A single number is required: the count of lines in the following entries that include the word "this".

◆ EXCERPTED RECORDS
::::::::::

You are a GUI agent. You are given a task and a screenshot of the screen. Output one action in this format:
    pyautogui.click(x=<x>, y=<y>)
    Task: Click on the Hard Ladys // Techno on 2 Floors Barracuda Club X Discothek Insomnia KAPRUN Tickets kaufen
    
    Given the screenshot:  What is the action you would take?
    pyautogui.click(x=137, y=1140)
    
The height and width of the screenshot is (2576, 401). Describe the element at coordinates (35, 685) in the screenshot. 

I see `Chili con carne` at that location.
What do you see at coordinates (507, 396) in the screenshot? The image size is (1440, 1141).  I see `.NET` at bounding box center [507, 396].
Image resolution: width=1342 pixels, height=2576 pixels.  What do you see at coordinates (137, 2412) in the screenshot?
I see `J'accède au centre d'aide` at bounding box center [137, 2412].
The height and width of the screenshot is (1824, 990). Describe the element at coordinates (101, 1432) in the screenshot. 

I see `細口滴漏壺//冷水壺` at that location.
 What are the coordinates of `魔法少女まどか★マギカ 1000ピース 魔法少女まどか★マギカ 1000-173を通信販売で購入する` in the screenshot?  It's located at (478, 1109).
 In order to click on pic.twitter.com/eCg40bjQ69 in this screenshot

::::::::::

◆ ANSWER FOR THE TASK
2